Gaza, Palestina – Seorang penyelidik hak asasi manusia PBB mengatakan, Israel merampas akses ke pasokan air bersih jutaan warga Palestina. Mereka melakukannya  secara teratur dalam tindakan penjarahan.

Pelapor khusus PBB tentang hak asasi manusia di wilayah Palestina, Michael Link mengungkapkan, Israel terus bergerak dengan ekspansi permukiman di Tepi Barat. Ada sekitar 20-25 ribu pemukim baru dalam setahun.

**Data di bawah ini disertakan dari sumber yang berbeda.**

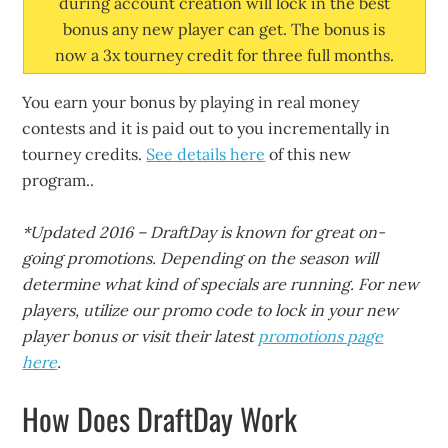
during account creation will lock in the best
bonus any new player can get. The bonus is
now a 3x tourney credit for three full months.
You earn your bonus by playing in real money
contests and it is paid out to you incrementally in
tourney credits.
See details here
of this new
program..
*Updated 2016 – DraftDay is known for great on-
going promotions. Depending on the season will
determine what kind of specials are running. For new
players, utilize our promo code to lock in your new
player bonus or visit their latest
promotions page
here
.
How Does DraftDay Work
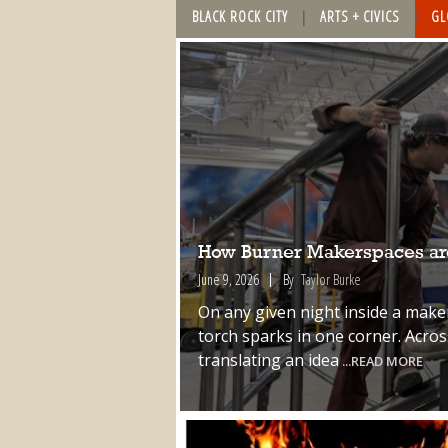
BLACK ROCK CITY
ARTS + CIVICS
GL
How Burner Makerspaces are
June 9, 2026
By
Taylor Burke
On any given night inside a make
torch sparks in one corner. Acro
translating an idea
...READ MORE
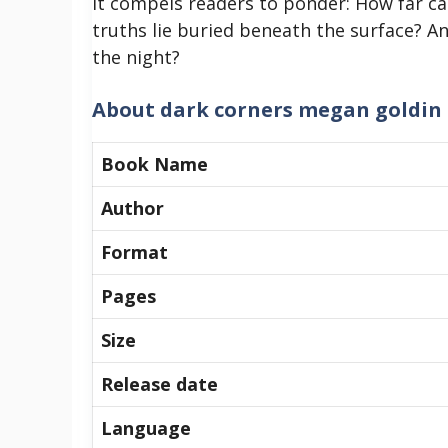
It compels readers to ponder: How far c
truths lie buried beneath the surface? A
the night?
About
dark corners megan goldin
Book Name
Author
Format
Pages
Size
Release date
Language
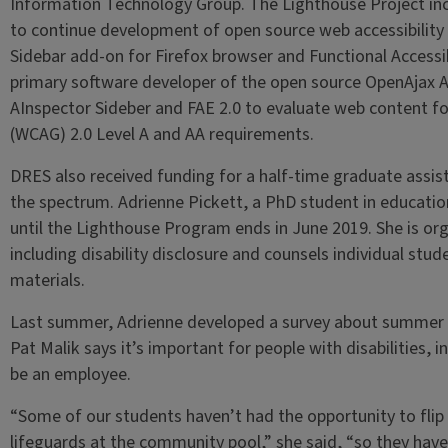
Information Technology Group. The Lighthouse Project inc
to continue development of open source web accessibility 
Sidebar add-on for Firefox browser and Functional Accessibi
primary software developer of the open source OpenAjax Acc
AInspector Sideber and FAE 2.0 to evaluate web content fo
(WCAG) 2.0 Level A and AA requirements.
DRES also received funding for a half-time graduate assist
the spectrum. Adrienne Pickett, a PhD student in educationa
until the Lighthouse Program ends in June 2019. She is or
including disability disclosure and counsels individual stu
materials.
Last summer, Adrienne developed a survey about summer 
Pat Malik says it’s important for people with disabilities, i
be an employee.
“Some of our students haven’t had the opportunity to flip 
lifeguards at the community pool,” she said, “so they have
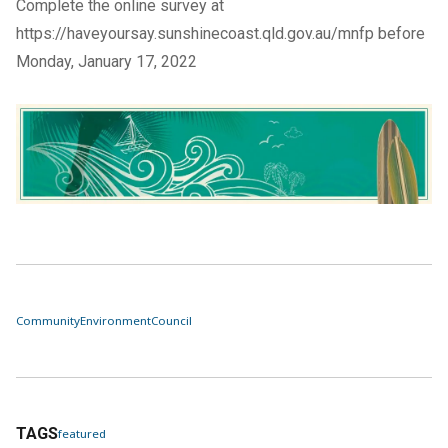
Complete the
online survey
at
https://haveyoursay.sunshinecoast.qld.gov.au/mnfp
before
Monday, January 17, 2022
Community
Environment
Council
TAGS
featured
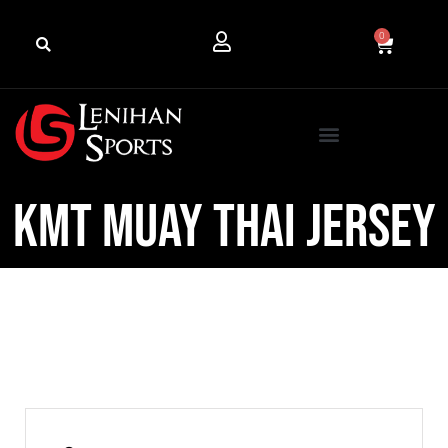
0
KMT Muay Thai Jersey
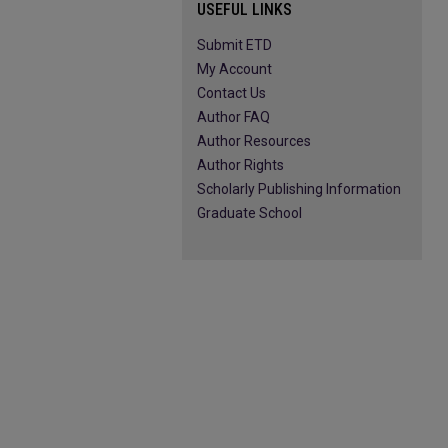
USEFUL LINKS
Submit ETD
My Account
Contact Us
Author FAQ
Author Resources
Author Rights
Scholarly Publishing Information
Graduate School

Dia berbicara kepada Dewan Hak Asasi Manusia PBB. Debatnya membuat delegasi Israel memboikotnya, karena dianggap prasangka yang terlalu mendalam.

Kemudian Israel menuduh Link sebagai kuasa hukum dari Palestina. Sekutu utama Israel, Amerika Serikat, keluar dari forum yang beranggotakan 47 negara itu tahun lalu, yang juga menuduhnya sebagai anti-Israel.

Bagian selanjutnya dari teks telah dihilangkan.